*** Data records ***
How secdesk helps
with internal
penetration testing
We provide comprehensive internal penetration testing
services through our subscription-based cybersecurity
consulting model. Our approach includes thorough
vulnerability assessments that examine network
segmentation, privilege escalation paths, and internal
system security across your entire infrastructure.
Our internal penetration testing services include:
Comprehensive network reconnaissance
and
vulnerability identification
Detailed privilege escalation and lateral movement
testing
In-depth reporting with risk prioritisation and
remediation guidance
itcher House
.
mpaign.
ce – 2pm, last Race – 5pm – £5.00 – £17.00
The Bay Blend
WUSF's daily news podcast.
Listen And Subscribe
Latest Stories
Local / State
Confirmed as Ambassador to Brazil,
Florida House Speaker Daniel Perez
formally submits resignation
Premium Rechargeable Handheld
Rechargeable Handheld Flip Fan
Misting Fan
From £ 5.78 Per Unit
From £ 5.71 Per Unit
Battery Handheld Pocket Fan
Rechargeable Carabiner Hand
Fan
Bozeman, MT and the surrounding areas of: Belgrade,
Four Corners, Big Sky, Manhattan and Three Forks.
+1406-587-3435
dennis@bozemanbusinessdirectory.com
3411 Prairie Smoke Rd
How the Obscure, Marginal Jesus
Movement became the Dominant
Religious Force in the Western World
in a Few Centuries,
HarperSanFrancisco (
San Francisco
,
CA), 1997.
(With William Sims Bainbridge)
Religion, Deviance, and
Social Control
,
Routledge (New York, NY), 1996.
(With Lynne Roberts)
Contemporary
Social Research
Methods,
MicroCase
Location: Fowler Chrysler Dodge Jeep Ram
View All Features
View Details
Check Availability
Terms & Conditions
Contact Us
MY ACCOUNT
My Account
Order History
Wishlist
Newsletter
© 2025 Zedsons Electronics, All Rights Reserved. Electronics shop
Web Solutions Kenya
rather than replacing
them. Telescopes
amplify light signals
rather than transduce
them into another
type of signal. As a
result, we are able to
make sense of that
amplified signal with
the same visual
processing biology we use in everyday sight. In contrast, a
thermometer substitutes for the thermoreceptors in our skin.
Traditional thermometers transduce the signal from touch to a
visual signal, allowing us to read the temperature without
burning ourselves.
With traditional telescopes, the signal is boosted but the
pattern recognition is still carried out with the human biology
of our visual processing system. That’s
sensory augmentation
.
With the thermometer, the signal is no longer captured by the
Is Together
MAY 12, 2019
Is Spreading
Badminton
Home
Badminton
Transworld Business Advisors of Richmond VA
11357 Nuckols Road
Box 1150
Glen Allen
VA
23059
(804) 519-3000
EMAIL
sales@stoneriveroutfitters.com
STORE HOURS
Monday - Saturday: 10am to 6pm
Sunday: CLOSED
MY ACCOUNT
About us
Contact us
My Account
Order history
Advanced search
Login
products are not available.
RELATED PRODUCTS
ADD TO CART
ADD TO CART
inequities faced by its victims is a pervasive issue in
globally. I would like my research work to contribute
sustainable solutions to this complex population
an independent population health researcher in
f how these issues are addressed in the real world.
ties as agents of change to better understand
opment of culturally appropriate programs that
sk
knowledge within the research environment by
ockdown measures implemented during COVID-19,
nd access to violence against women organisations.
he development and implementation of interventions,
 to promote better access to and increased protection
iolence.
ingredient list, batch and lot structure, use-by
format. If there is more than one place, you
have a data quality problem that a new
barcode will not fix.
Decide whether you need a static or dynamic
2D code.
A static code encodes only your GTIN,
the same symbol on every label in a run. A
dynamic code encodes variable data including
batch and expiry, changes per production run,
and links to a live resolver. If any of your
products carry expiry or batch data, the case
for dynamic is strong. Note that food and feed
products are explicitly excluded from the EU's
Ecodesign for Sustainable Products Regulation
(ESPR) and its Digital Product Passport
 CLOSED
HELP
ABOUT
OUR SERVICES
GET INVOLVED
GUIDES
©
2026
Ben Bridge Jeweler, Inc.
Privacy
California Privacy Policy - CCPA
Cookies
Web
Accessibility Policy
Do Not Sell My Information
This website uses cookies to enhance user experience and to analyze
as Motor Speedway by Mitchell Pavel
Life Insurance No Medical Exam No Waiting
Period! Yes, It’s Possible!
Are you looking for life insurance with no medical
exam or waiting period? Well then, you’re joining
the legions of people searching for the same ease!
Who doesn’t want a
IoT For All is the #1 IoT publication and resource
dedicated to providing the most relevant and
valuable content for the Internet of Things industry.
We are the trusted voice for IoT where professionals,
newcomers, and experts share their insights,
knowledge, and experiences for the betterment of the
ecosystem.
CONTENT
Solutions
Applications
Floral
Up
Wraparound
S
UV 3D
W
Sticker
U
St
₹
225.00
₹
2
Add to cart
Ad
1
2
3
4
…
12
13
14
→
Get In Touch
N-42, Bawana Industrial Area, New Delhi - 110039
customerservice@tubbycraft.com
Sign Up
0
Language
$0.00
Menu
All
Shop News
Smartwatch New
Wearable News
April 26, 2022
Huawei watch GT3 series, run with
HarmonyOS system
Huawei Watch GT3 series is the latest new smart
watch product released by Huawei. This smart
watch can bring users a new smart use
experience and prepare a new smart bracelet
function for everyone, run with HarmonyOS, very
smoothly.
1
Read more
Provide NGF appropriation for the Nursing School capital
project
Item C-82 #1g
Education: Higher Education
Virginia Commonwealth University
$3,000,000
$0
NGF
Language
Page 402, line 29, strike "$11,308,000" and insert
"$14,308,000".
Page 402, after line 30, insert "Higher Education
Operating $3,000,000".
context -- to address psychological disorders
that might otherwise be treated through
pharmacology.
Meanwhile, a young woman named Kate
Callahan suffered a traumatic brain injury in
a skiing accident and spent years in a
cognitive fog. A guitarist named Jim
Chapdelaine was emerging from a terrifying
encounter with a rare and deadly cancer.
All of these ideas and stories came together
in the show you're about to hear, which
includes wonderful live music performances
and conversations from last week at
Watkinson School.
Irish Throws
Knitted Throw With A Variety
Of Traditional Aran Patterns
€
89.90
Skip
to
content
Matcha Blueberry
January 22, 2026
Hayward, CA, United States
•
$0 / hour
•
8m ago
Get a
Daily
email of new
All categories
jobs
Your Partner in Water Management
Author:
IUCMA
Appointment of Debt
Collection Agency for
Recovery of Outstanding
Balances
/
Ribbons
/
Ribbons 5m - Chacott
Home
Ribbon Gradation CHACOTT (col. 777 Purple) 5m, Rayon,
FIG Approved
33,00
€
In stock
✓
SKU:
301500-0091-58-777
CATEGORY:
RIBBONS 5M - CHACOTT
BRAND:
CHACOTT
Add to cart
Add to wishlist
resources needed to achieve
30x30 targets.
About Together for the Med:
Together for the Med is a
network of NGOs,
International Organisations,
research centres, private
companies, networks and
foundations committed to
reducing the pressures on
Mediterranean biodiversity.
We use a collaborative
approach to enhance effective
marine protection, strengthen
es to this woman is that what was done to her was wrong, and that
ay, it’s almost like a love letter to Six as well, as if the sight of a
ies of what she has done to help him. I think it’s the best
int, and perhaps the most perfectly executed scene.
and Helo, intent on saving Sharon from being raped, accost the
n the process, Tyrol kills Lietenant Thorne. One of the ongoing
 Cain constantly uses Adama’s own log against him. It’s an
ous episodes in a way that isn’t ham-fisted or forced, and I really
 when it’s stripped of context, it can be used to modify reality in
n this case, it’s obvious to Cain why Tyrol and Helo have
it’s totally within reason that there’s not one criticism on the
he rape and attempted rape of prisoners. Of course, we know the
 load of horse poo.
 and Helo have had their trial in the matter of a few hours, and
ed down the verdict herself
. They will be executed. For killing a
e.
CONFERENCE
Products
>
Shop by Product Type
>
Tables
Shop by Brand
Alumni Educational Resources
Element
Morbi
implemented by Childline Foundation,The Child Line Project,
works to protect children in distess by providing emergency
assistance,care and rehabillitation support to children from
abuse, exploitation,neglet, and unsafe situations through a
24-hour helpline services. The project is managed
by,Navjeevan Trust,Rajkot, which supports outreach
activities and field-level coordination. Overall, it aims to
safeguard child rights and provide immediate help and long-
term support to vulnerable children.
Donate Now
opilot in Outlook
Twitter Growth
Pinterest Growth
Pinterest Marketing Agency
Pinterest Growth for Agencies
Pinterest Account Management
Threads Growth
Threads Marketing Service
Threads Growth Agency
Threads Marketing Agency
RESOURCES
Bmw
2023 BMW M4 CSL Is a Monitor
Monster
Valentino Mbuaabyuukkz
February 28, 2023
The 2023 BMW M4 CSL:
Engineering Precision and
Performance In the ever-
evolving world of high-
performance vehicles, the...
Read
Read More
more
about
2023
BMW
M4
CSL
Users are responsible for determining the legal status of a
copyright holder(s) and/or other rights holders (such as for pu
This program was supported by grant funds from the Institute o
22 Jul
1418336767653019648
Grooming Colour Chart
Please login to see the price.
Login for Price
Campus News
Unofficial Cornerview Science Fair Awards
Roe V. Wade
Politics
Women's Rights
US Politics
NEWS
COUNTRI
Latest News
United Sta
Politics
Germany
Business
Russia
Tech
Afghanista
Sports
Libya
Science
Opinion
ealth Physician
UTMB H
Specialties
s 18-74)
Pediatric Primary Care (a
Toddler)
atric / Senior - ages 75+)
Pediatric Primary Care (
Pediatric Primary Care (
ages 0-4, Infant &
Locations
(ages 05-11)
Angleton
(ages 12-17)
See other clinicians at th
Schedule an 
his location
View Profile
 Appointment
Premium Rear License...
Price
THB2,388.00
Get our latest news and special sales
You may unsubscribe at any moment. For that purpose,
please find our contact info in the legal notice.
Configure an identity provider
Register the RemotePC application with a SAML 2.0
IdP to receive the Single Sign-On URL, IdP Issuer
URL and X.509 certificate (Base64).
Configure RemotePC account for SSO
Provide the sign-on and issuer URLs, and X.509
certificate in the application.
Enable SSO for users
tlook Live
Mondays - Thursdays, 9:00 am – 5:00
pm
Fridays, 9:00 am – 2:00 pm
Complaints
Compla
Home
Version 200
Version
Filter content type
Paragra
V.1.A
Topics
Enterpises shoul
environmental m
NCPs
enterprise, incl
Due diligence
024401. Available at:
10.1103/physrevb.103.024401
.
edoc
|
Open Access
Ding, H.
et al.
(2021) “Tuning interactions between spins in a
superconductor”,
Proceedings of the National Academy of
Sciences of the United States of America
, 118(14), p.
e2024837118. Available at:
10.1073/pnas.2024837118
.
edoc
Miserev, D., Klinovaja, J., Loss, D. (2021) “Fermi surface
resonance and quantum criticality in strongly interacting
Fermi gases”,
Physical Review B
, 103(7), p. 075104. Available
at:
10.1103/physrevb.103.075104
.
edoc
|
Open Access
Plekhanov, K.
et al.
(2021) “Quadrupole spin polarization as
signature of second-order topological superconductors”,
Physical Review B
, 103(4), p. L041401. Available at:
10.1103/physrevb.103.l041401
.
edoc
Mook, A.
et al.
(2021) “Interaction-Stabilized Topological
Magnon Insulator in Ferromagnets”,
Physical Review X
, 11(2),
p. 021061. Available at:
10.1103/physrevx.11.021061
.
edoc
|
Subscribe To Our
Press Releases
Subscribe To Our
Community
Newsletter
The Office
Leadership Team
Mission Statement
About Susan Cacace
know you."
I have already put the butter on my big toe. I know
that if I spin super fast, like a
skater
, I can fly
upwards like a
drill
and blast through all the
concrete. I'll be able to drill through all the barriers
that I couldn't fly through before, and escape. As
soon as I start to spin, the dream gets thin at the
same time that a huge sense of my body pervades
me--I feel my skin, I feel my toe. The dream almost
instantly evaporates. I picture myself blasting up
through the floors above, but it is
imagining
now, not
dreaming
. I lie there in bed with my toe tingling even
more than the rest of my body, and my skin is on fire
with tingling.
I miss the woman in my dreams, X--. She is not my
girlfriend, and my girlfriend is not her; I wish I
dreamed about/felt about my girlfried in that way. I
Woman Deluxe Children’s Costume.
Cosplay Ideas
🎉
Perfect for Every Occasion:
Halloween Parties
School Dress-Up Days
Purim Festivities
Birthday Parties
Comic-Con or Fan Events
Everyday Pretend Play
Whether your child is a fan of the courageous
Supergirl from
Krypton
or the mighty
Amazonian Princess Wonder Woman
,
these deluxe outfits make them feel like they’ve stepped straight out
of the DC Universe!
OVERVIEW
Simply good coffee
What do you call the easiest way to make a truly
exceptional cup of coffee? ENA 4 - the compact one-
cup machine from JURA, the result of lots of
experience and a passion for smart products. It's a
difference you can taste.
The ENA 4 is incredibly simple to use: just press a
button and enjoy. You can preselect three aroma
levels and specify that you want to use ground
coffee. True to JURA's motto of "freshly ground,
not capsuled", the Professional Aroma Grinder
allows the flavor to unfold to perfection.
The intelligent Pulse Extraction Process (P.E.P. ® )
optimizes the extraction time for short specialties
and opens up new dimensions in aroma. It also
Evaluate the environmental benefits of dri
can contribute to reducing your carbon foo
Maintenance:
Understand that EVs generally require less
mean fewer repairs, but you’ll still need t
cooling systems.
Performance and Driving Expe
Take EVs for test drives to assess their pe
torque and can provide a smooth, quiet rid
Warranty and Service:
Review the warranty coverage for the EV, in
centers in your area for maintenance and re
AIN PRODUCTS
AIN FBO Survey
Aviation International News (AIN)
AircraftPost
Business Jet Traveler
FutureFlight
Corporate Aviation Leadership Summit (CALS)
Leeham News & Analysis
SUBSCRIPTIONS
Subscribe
*** End of Data records ***
Problem details: Only lines holding the word "want" belong in the answer; copy each one from the material.

Output:
Who doesn’t want a
levels and specify that you want to use ground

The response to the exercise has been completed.